The Western Cape government
The Democratic Alliance is changing. And its new direction is seeing it adopt pro-poor policies as it attempts to shed its image of a right-leaning, elitist party.
This repositioning is part of the party’s Road to 2019 strategy to increase its support in the 2019 general elections, specifically among black voters, and assume national office.
Party leader Mmusi Maimane spoke to the Mail & Guardian this week, appearing energised by the new direction. “I’m working hard to change the DA. We are a party that’s changing and is committed to bringing new beginnings for all South Africans. Too many times we talk about the rich,” Maimane said.

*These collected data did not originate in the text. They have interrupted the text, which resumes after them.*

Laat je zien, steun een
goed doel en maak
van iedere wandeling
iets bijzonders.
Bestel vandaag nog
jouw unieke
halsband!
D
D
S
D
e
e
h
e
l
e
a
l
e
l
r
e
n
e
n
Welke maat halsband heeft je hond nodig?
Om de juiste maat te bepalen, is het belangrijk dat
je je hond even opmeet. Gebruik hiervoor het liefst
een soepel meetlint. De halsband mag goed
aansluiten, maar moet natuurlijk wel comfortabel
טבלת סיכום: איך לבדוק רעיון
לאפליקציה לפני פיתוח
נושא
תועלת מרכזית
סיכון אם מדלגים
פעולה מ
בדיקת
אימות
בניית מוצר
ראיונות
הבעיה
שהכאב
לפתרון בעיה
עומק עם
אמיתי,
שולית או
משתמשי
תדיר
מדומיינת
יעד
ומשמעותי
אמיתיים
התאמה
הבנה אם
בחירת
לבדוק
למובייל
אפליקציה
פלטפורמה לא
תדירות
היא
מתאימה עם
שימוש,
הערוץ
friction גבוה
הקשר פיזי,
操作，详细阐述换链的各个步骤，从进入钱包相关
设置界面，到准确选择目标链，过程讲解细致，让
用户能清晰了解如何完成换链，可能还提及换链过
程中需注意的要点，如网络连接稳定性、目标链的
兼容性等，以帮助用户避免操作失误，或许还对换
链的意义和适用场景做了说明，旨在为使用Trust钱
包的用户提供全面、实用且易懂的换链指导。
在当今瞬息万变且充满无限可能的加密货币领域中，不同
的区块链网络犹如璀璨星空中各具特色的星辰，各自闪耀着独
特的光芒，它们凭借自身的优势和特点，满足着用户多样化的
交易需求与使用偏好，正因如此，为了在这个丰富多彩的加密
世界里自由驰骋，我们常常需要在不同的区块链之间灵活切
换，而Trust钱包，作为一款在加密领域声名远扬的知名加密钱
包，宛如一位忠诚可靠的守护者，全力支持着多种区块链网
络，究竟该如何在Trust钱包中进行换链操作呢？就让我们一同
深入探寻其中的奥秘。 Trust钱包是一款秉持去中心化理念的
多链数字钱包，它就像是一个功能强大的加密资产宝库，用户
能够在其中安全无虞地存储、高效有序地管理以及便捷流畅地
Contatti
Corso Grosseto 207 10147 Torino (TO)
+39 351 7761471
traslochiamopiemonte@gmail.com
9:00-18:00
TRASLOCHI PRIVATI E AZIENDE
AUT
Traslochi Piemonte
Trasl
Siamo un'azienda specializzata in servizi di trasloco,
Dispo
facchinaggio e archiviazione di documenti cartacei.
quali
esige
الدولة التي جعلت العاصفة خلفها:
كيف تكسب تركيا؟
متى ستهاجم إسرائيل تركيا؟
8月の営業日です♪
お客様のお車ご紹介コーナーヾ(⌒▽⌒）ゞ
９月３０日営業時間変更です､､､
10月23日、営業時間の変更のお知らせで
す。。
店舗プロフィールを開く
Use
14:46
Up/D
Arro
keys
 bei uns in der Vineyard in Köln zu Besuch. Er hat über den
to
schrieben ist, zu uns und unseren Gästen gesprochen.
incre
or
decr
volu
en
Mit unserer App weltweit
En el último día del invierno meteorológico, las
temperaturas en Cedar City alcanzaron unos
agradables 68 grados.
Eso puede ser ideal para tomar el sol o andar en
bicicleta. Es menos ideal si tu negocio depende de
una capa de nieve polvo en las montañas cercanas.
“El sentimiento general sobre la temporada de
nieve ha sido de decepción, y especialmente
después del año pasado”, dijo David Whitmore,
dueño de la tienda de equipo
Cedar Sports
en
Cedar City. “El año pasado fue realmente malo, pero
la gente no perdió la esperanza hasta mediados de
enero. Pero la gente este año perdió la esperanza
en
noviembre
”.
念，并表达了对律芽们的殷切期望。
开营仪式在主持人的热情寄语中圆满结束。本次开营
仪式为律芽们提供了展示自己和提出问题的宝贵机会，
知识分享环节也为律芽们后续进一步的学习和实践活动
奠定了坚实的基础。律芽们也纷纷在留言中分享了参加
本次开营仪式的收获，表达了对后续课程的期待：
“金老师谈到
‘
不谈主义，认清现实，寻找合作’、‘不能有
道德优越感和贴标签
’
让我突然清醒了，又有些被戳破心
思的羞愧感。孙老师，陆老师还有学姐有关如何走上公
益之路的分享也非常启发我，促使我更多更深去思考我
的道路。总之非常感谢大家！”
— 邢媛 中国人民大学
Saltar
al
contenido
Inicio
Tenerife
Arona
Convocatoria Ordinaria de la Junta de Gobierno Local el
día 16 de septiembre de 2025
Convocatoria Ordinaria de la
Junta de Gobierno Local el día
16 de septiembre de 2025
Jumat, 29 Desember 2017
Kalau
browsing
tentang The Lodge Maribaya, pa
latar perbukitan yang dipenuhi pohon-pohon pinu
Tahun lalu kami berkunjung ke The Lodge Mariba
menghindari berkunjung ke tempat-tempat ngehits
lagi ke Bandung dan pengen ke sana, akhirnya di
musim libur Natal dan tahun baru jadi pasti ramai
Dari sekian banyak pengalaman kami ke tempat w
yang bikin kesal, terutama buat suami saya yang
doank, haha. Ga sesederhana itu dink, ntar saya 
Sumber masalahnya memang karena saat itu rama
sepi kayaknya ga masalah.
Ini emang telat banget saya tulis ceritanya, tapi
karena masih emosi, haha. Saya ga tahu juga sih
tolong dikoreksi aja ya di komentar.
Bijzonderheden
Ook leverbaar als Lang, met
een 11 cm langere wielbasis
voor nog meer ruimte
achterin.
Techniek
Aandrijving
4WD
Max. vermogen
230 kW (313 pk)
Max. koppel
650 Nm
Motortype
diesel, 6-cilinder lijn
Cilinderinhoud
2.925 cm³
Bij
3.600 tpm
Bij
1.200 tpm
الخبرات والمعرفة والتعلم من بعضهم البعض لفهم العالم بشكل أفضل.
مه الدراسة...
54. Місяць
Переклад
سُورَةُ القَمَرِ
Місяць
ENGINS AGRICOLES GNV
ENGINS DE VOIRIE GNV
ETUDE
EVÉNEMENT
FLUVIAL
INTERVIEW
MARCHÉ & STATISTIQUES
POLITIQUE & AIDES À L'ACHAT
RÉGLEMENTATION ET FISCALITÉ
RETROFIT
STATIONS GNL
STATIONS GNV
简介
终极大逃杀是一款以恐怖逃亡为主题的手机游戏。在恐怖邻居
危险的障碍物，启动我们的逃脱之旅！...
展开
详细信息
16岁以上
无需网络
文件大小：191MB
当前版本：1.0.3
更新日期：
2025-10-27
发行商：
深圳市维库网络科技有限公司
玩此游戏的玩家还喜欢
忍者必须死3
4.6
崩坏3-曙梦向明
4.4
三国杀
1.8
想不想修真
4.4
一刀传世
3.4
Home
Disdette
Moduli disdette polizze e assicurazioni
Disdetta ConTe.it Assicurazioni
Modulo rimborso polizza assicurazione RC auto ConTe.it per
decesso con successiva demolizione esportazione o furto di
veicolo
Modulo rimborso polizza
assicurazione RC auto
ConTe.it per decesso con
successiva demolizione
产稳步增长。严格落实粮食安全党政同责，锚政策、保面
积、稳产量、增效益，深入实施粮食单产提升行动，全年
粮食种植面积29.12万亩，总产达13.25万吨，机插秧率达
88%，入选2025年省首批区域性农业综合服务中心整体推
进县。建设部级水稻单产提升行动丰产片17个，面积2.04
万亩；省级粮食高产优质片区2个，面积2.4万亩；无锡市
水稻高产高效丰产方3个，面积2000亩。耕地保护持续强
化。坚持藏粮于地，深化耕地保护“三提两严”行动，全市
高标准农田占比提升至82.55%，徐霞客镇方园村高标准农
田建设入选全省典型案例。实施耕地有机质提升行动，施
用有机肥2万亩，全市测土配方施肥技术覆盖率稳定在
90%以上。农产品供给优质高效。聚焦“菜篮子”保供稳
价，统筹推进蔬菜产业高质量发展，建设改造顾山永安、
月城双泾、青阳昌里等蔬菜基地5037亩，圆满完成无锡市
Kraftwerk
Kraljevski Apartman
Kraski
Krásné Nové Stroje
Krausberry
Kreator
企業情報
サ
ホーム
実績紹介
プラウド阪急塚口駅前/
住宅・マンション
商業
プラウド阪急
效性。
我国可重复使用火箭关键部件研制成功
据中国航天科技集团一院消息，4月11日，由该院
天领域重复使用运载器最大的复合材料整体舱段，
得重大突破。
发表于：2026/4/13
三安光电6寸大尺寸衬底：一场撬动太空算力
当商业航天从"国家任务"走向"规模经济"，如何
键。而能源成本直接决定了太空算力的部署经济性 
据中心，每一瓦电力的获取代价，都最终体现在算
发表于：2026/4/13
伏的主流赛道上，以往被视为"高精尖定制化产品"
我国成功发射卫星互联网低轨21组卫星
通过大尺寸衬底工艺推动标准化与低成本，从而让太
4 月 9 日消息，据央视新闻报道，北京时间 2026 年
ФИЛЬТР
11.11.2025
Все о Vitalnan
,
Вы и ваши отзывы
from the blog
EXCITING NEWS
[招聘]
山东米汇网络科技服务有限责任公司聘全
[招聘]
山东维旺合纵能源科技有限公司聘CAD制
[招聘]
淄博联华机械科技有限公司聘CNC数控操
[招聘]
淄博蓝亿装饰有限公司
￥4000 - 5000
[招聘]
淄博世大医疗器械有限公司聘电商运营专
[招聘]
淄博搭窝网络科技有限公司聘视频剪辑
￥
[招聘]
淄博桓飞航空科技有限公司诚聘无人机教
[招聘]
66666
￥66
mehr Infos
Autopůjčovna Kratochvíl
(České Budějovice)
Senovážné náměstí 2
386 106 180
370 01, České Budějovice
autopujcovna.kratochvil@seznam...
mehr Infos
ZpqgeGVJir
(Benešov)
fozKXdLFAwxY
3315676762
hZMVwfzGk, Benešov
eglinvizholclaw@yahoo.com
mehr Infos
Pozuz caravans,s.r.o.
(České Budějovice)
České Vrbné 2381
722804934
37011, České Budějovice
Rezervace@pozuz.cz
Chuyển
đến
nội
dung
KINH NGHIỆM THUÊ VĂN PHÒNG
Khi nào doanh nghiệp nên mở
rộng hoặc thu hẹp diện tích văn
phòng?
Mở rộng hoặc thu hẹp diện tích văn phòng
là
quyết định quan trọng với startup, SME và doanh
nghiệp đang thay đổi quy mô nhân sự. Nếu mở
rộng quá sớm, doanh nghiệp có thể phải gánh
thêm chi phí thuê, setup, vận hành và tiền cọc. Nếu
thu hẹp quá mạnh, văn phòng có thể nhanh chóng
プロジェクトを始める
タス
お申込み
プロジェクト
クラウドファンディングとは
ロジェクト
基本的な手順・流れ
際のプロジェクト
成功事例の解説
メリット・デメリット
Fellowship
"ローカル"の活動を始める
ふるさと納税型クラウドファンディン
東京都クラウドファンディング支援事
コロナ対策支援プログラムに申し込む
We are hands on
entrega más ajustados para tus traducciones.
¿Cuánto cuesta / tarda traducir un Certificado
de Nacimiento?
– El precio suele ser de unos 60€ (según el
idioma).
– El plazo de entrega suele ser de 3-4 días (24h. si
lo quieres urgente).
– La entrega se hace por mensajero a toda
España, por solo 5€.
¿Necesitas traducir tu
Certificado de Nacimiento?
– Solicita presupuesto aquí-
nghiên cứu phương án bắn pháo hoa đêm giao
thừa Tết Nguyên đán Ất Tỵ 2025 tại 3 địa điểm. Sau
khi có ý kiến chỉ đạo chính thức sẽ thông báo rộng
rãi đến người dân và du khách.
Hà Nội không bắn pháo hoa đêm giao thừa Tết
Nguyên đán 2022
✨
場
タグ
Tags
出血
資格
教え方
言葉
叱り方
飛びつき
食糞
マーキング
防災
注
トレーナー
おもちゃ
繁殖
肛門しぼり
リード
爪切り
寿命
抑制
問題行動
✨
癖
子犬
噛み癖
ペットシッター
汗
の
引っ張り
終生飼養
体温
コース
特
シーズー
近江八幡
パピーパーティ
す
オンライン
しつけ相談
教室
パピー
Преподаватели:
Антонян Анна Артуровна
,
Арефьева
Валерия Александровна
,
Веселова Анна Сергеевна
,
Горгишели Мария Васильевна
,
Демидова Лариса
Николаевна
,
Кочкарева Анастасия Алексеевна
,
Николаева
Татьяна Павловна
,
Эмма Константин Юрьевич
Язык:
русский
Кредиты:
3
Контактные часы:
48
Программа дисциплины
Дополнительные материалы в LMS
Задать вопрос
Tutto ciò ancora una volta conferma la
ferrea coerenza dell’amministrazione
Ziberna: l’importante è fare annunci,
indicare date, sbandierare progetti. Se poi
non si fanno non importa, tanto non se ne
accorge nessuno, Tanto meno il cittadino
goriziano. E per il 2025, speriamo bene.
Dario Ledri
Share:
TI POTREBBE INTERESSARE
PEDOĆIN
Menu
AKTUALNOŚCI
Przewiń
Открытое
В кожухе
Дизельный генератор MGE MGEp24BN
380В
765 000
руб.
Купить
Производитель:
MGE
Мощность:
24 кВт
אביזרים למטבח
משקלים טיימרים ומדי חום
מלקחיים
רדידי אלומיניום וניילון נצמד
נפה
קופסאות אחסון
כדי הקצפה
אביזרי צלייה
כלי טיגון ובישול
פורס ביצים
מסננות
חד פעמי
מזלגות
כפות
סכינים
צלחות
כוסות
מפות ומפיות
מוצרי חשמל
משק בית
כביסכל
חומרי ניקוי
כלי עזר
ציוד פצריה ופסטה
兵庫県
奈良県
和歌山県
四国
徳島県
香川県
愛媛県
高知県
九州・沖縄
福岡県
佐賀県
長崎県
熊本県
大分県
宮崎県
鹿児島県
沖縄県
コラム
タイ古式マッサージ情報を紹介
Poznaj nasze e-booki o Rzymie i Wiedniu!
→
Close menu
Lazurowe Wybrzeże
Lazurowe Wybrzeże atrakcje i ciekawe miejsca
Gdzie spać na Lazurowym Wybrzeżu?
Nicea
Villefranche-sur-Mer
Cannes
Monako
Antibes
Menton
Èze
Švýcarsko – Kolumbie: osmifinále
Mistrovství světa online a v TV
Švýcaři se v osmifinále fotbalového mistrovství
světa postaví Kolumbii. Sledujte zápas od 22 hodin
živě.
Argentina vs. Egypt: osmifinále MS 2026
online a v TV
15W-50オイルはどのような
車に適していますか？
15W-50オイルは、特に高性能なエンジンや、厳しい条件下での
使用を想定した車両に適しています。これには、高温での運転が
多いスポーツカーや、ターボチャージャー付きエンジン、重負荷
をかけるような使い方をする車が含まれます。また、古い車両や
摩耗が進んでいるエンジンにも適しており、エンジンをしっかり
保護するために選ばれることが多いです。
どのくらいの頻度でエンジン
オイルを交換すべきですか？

“You know, when the Kenyans say: ‘It’s our turn to eat’, they mean corrupt politicians. Maybe it’s my own background where I come from, but honestly, it must be the poor’s turn to eat.”
Last week the DA’s federal council, its highest decision-making body, met in Tshwane to discuss new policy directions that focus on the economy and the needs of poor South Africans.
Some of the considerations in the policy discussion documents include doubling the child support grant to cover the nutritional needs of children and the introduction of a “job-seeker’s allowance” for unemployed young people.
This month the DA will launch a bus ride system that will provide free transport into cities for young township job-seekers. The programme, piloted in Tshwane this month, is expected to be implemented in most DA-led municipalities.
Despite its attempt to fully enforce its pro-poor approach, the DA has had to deal with the mixed signals some of its leaders have given.
In May the Western Cape government, under Premier Helen Zille, came under scrutiny when it authorised the private sale of the Tafelberg site in Sea Point that had been earmarked for low-cost housing. Johannesburg mayor Herman Mashaba has been accused of being anti-poor because of his rhetoric on hijacked inner-city buildings and the need to remove undocumented foreigners.
In June, Cape Town ward councillor Shayne Ramsay was fined R10 000 by the party for a 2016 Facebook entry in which she called homeless people in Sea Point criminals and urged residents not to give them money to force them to move elsewhere.
Maimane acknowledged that the party must send out a uniform message about its pro-poor approach but was unclear about how it could guard against mixed messages. He cautioned that the party still had to take care of financial obligations, which he said were partly the reason behind the sale of the Tafelberg site. Still, he did not seem impressed with how the matter had unfolded.
“When I say we are pro-poor …we’ve still got to get this tax base so we can move money from one site to the next. But we are working with [the Western Cape] government. What I want for Cape Town is that poor people must not live far [from where job opportunities are]. In the land near the council, they must build high-density structures and allow some apartments there to be for poor people,” he said.
The DA has been widely criticised for its views on affirmative action. In 2005 the party’s federal council adopted a position to reject “any system or policy that allows the state to grant rights and privileges to one group on the basis of ethnic or racial nationalism”. In 2014, under Zille’s leadership, the party trod carefully, saying it supported affirmative action but rejected race-based quota systems. It preferred “diversity targets”.
It is only recently that the party has started to use bolder language about affirmative action, with some party leaders openly questioning issues of transformation — even in the DA’s own ranks.
Now Maimane says that the party is pro-affirmative action. “Affirmative action is something the DA supports. We’ve maintained that affirmative action works this way: if there are two candidates of different races and they appear for the job, pick the black one. We will support it; we wouldn’t abandon the policy.”
But he rejected what he said was the ANC’s current form of “elite empowerment” that only provided economic opportunities to a few politically connected individuals.
On land reform, Maimane said the DA would not support calls for expropriation without compensation. Workers should be given a portion of the land they worked — with compensation — and not be expected to lease land from the state, he said.
Maimane said he has taken the government to court to fight for the rights of black Northern Cape farmers who have been leasing the land they farm on since the early 1990s, despite promises from government that full ownership would be transferred to them.